» WHAT YOU NEED TO DO: The lines below, from the one holding "4.6 - 63 % Weiterempfehlung" through the one holding "en Lima (7, 9", are to be restated word for word, with all images left out.

» EXTRACTED INFORMATION:
■ ■ ■

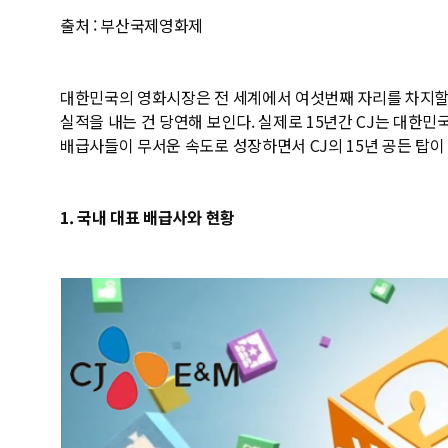
출처 : 부산국제영화제
대한민국의 영화시장은 전 세계에서 여섯번째 자리를 차지할만
실적을 내는 건 당연해 보인다. 실제로 15년간 CJ는 대한
배급사들이 무서운 속도로 성장하면서 CJ의 15년 공든 탑이 
1. 국내 대표 배급사와 현황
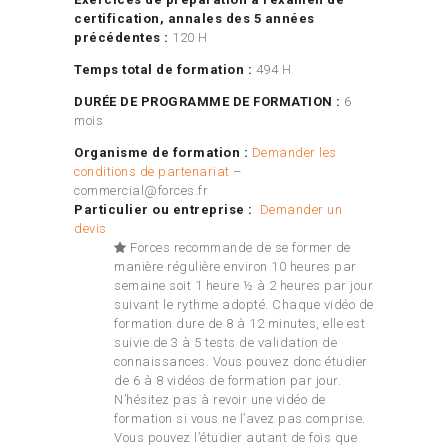
certification, annales des 5 années
précédentes :
120 H
Temps total de formation :
494 H
DURÉE DE PROGRAMME DE FORMATION :
6
mois
Organisme de formation :
Demander les
conditions de partenariat
–
commercial@forces.fr
Particulier ou entreprise :
Demander un
devis
Forces recommande de se former de
manière régulière environ 10 heures par
semaine soit 1 heure ½ à 2 heures par jour
suivant le rythme adopté. Chaque vidéo de
formation dure de 8 à 12 minutes, elle est
suivie de 3 à 5 tests de validation de
connaissances. Vous pouvez donc étudier
de 6 à 8 vidéos de formation par jour.
N’hésitez pas à revoir une vidéo de
formation si vous ne l’avez pas comprise.
Vous pouvez l’étudier autant de fois que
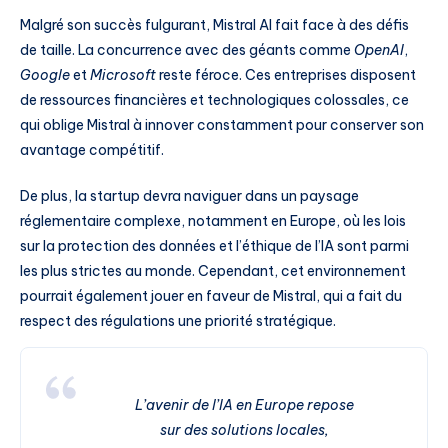
Malgré son succès fulgurant, Mistral AI fait face à des défis
de taille. La concurrence avec des géants comme
OpenAI
,
Google
et
Microsoft
reste féroce. Ces entreprises disposent
de ressources financières et technologiques colossales, ce
qui oblige Mistral à innover constamment pour conserver son
avantage compétitif.
De plus, la startup devra naviguer dans un paysage
réglementaire complexe, notamment en Europe, où les lois
sur la protection des données et l’éthique de l’IA sont parmi
les plus strictes au monde. Cependant, cet environnement
pourrait également jouer en faveur de Mistral, qui a fait du
respect des régulations une priorité stratégique.
L’avenir de l’IA en Europe repose
sur des solutions locales,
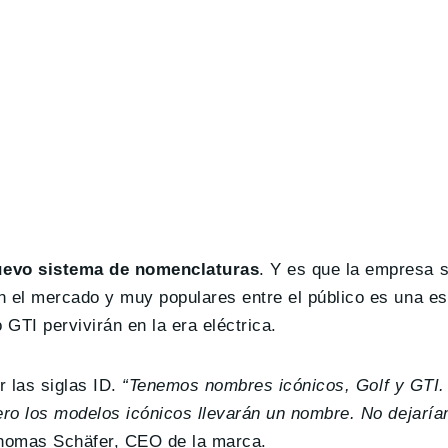
evo sistema de nomenclaturas
. Y es que la empresa 
 el mercado y muy populares entre el público es una es
GTI pervivirán en la era eléctrica.
 las siglas ID.
“Tenemos nombres icónicos, Golf y GTI.
ero los modelos icónicos llevarán un nombre. No dejaría
Thomas Schäfer, CEO de la marca.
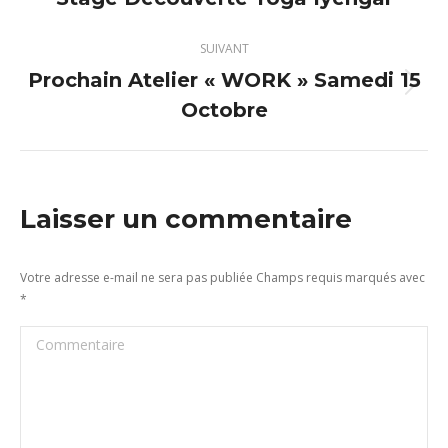
précédent
:
SUIVANT
Prochain Atelier « WORK » Samedi 15
Article
Octobre
suivant
:
Laisser un commentaire
Votre adresse e-mail ne sera pas publiée Champs requis marqués avec
*
Commentaire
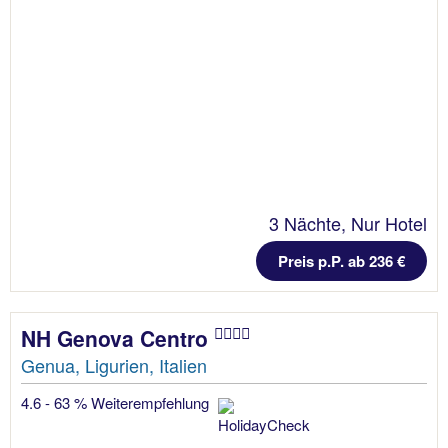
3 Nächte, Nur Hotel
Preis p.P. ab 236 €
NH Genova Centro
Genua, Ligurien, Italien
4.6 - 63 % Weiterempfehlung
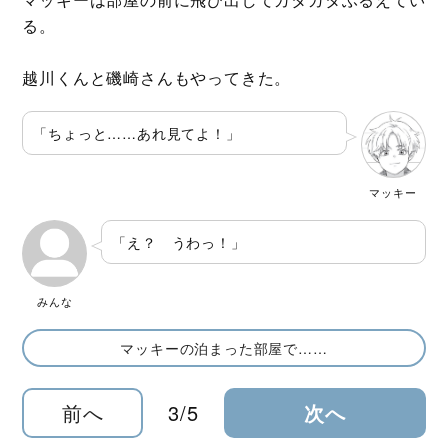
る。
越川くんと磯崎さんもやってきた。
「ちょっと……あれ見てよ！」
マッキー
「え？ うわっ！」
みんな
マッキーの泊まった部屋で……
前へ
3/5
次へ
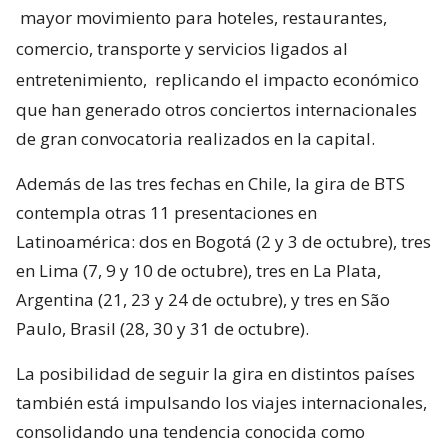
mayor movimiento para hoteles, restaurantes,
comercio, transporte y servicios ligados al
entretenimiento,
replicando el impacto económico
que han generado otros conciertos internacionales
de gran convocatoria realizados en la capital.
Además de las tres fechas en Chile, la gira de BTS
contempla otras 11 presentaciones en
Latinoamérica: dos en Bogotá (2 y 3 de octubre), tres
en Lima (7, 9 y 10 de octubre), tres en La Plata,
Argentina (21, 23 y 24 de octubre), y tres en São
Paulo, Brasil (28, 30 y 31 de octubre).
La posibilidad de seguir la gira en distintos países
también está impulsando los viajes internacionales,
consolidando una tendencia conocida como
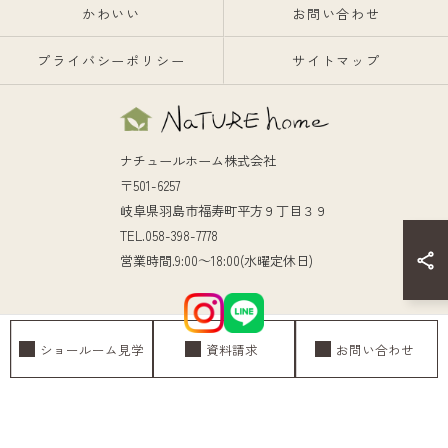
かわいい
お問い合わせ
プライバシーポリシー
サイトマップ
ナチュールホーム株式会社
〒501-6257
岐阜県羽島市福寿町平方９丁目３９
TEL.058-398-7778
営業時間.9:00～18:00(水曜定休日)
ショールーム見学
資料請求
お問い合わせ
© 2026 岐阜の注文住宅ならナチュールホーム株式会社 ALL RIGHTS RESERVED.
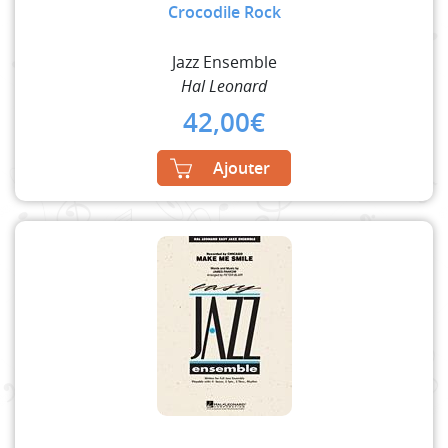
Crocodile Rock
Jazz Ensemble
Hal Leonard
42,00
€
Ajouter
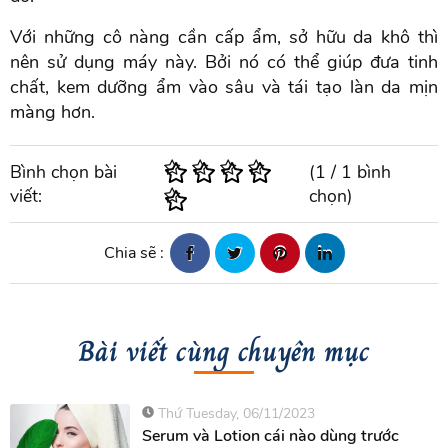
Với những cô nàng cần cấp ẩm, sở hữu da khô thì
nên sử dụng máy này. Bởi nó có thể giúp đưa tinh
chất, kem dưỡng ẩm vào sâu và tái tạo làn da mịn
màng hơn.
Bình chọn bài
(
1
/
1
bình
viết:
chọn)
Chia sẽ :
Bài viết cùng chuyên mục
Thứ Tuesday, 06/11/2023
Serum và Lotion cái nào dùng trước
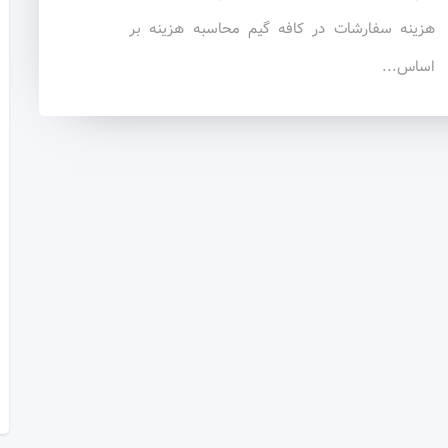
هزینه سفارشات در کافه گیم محاسبه هزینه بر
اساس...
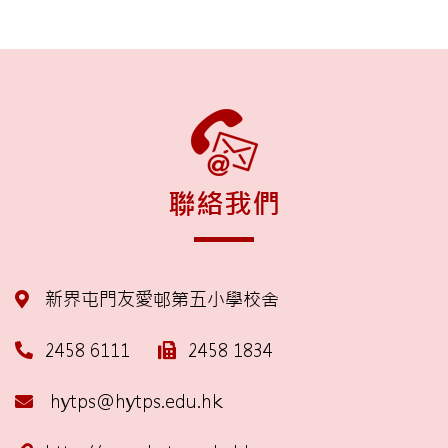
聯絡我們
新界屯門友愛邨第五小學校舍
2458 6111
2458 1834
hytps@hytps.edu.hk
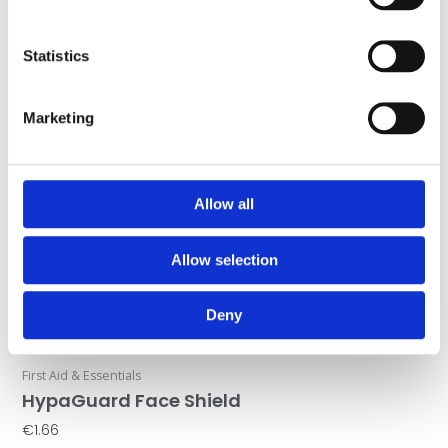
Statistics
Marketing
Allow all
Allow selection
Deny
First Aid & Essentials
HypaGuard Face Shield
€
1.66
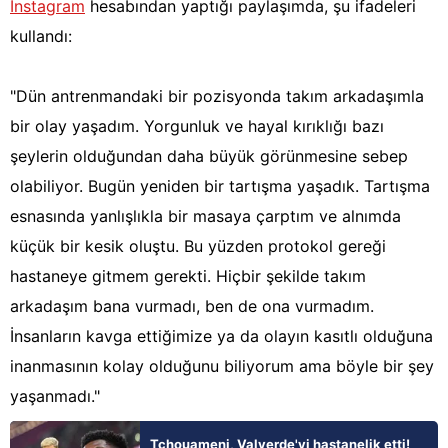
Instagram
hesabından yaptığı paylaşımda, şu ifadeleri
kullandı:
"Dün antrenmandaki bir pozisyonda takım arkadaşımla
bir olay yaşadım. Yorgunluk ve hayal kırıklığı bazı
şeylerin olduğundan daha büyük görünmesine sebep
olabiliyor. Bugün yeniden bir tartışma yaşadık. Tartışma
esnasında yanlışlıkla bir masaya çarptım ve alnımda
küçük bir kesik oluştu. Bu yüzden protokol gereği
hastaneye gitmem gerekti. Hiçbir şekilde takım
arkadaşım bana vurmadı, ben de ona vurmadım.
İnsanların kavga ettiğimize ya da olayın kasıtlı olduğuna
inanmasının kolay olduğunu biliyorum ama böyle bir şey
yaşanmadı."
Tchouameni, Valverde'yi hastanelik etti!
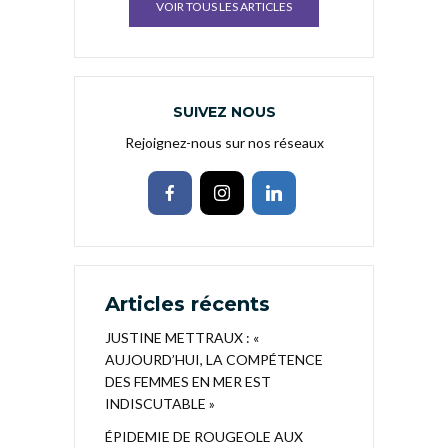
VOIR TOUS LES ARTICLES
SUIVEZ NOUS
Rejoignez-nous sur nos réseaux
Articles récents
JUSTINE METTRAUX : «
AUJOURD’HUI, LA COMPÉTENCE
DES FEMMES EN MER EST
INDISCUTABLE »
ÉPIDEMIE DE ROUGEOLE AUX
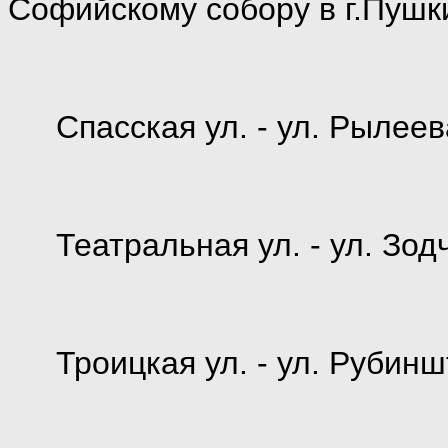
Софийскому собору в г.Пушк
Спасская ул. - ул. Рылеев
Театральная ул. - ул. Зод
Троицкая ул. - ул. Рубин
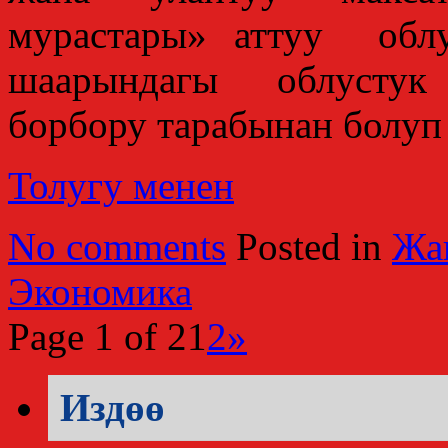
мурастары» аттуу обл
шаарындагы облустук
борбору тарабынан болуп 
Толугу менен
No comments
Posted in
Жа
Экономика
Page 1 of 2
1
2
»
Издөө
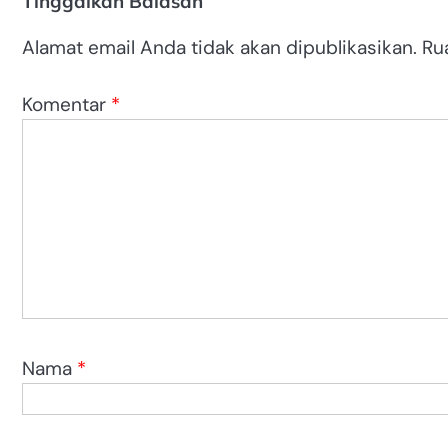
Tinggalkan Balasan
Alamat email Anda tidak akan dipublikasikan.
Ru
Komentar
*
Nama
*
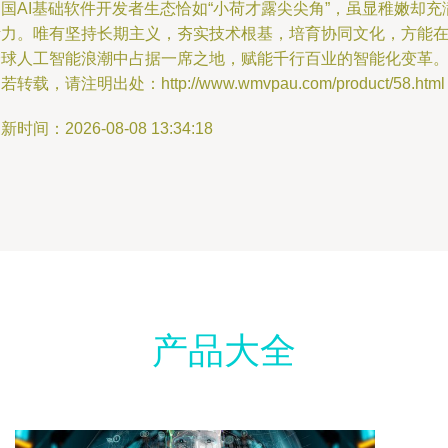
国AI基础软件开发者生态恰如“小荷才露尖尖角”，虽显稚嫩却充
活力。唯有坚持长期主义，夯实技术根基，培育协同文化，方能
全球人工智能浪潮中占据一席之地，赋能千行百业的智能化变革
若转载，请注明出处：http://www.wmvpau.com/product/58.html
新时间：2026-08-08 13:34:18
产品大全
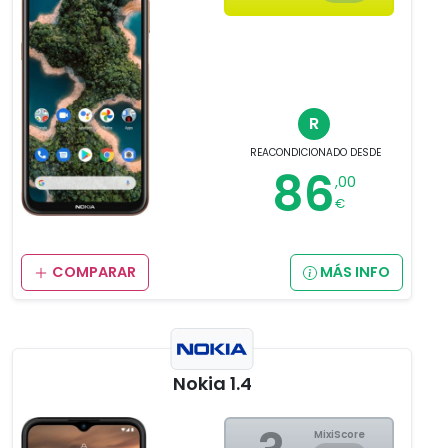
R
REACONDICIONADO
DESDE
86
,00
€
COMPARAR
MÁS INFO
Nokia 1.4
MixiScore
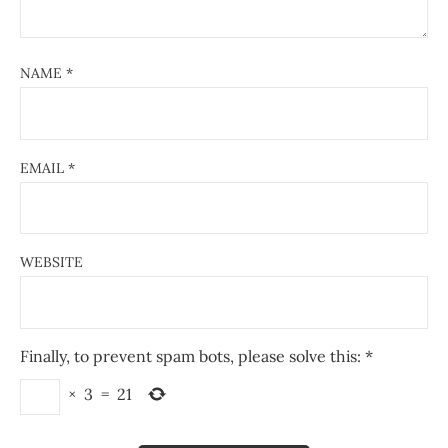
NAME
*
EMAIL
*
WEBSITE
Finally, to prevent spam bots, please solve this:
*
×
3
=
21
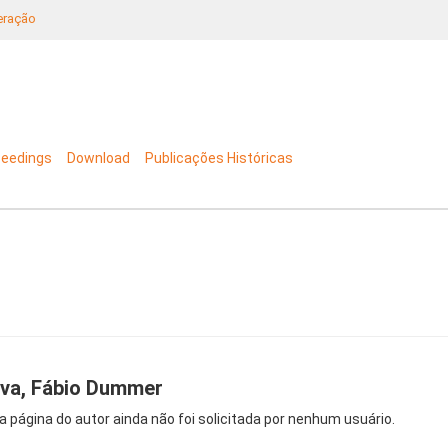
neração
ceedings
Download
Publicações Históricas
lva, Fábio Dummer
a página do autor ainda não foi solicitada por nenhum usuário.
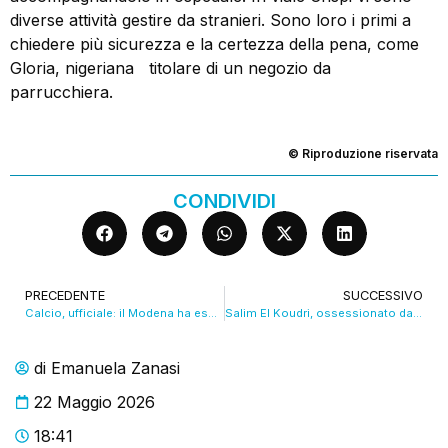
diverse attività gestire da stranieri. Sono loro i primi a
chiedere più sicurezza e la certezza della pena, come
Gloria, nigeriana titolare di un negozio da
parrucchiera.
© Riproduzione riservata
CONDIVIDI
PRECEDENTE
SUCCESSIVO
Calcio, ufficiale: il Modena ha esonerato il tecnico Sottil
Salim El Koudri, ossessionato dal lavoro, dal carcere chiede dei feriti. VIDEO
di
Emanuela Zanasi
22 Maggio 2026
18:41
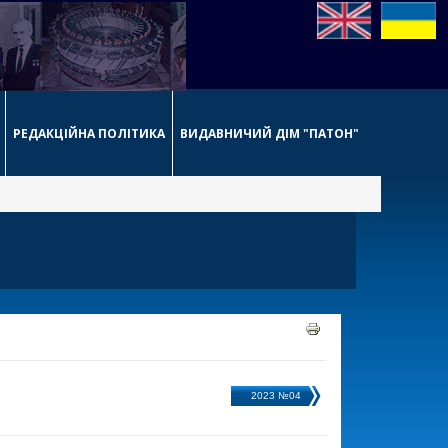
РЕДАКЦІЙНА ПОЛІТИКА
ВИДАВНИЧИЙ ДІМ "ПАТОН"
2023 №04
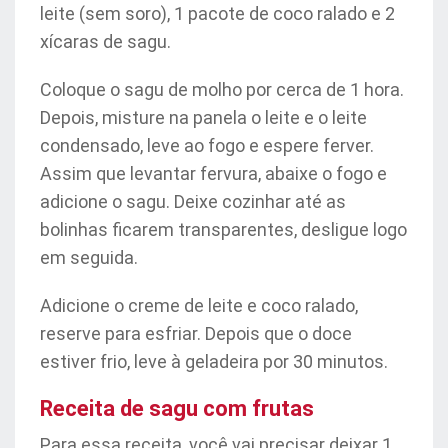
leite (sem soro), 1 pacote de coco ralado e 2
xícaras de sagu.
Coloque o sagu de molho por cerca de 1 hora.
Depois, misture na panela o leite e o leite
condensado, leve ao fogo e espere ferver.
Assim que levantar fervura, abaixe o fogo e
adicione o sagu. Deixe cozinhar até as
bolinhas ficarem transparentes, desligue logo
em seguida.
Adicione o creme de leite e coco ralado,
reserve para esfriar. Depois que o doce
estiver frio, leve à geladeira por 30 minutos.
Receita de sagu com frutas
Para essa receita, você vai precisar deixar 1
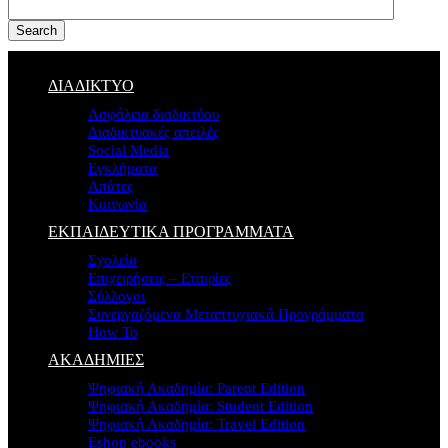
Search
ΔΙΑΔΙΚΤΥΟ
Ασφάλεια διαδικτύου
Διαδικτυακές απειλές
Social Media
Εγκλήματα
Απάτες
Κοινωνία
ΕΚΠΑΙΔΕΥΤΙΚΑ ΠΡΟΓΡΑΜΜΑΤΑ
Σχολεία
Επιχειρήσεις – Εταιρίες
Σύλλογοι
Συνεργαζόμενα Μεταπτυχιακά Προγράμματα
How To
ΑΚΑΔΗΜΙΕΣ
Ψηφιακή Ακαδημία: Parent Edition
Ψηφιακή Ακαδημία: Student Edition
Ψηφιακή Ακαδημία: Travel Edition
Eshop ebooks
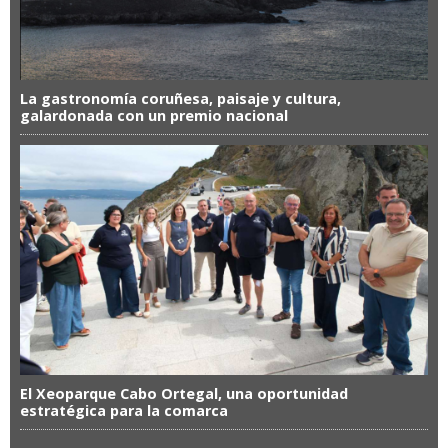
La gastronomía coruñesa, paisaje y cultura,
galardonada con un premio nacional
El Xeoparque Cabo Ortegal, una oportunidad
estratégica para la comarca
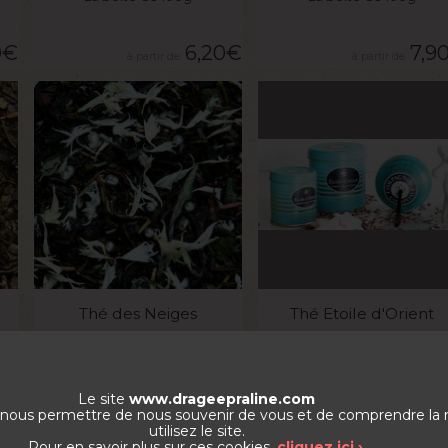
0
€
6,20
€
7,9
VOIR LE PRODUIT
VOIR LE PRODUIT
Thé des Neiges
Thé Etoile d'Orient
La boite de 100g
La boite de 100g
Le site
www.drageepraline.com
0
€
6,50
€
11,1
de nous permettre de nous souvenir de vous et de comprendre la
utilisez le site.
Pour en savoir plus sur ces cookies,
cliquez ici ›
.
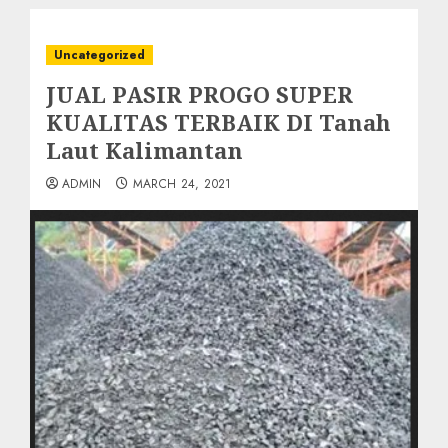
Uncategorized
JUAL PASIR PROGO SUPER
KUALITAS TERBAIK DI Tanah
Laut Kalimantan
ADMIN
MARCH 24, 2021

■ ■ ■

» COMPLETED TASK:
4.6 - 63 % Weiterempfehlung
る。
越川くんと磯崎さんもやってきた。
「ちょっと……あれ見てよ！」
マッキー
「え？ うわっ！」
みんな
マッキーの泊まった部屋で……
前へ
3/5
次へ
mayor movimiento para hoteles, restaurantes,
comercio, transporte y servicios ligados al
entretenimiento,
replicando el impacto económico
que han generado otros conciertos internacionales
de gran convocatoria realizados en la capital.
Además de las tres fechas en Chile, la gira de BTS
contempla otras 11 presentaciones en
Latinoamérica: dos en Bogotá (2 y 3 de octubre), tres
en Lima (7, 9 y 10 de octubre), tres en La Plata,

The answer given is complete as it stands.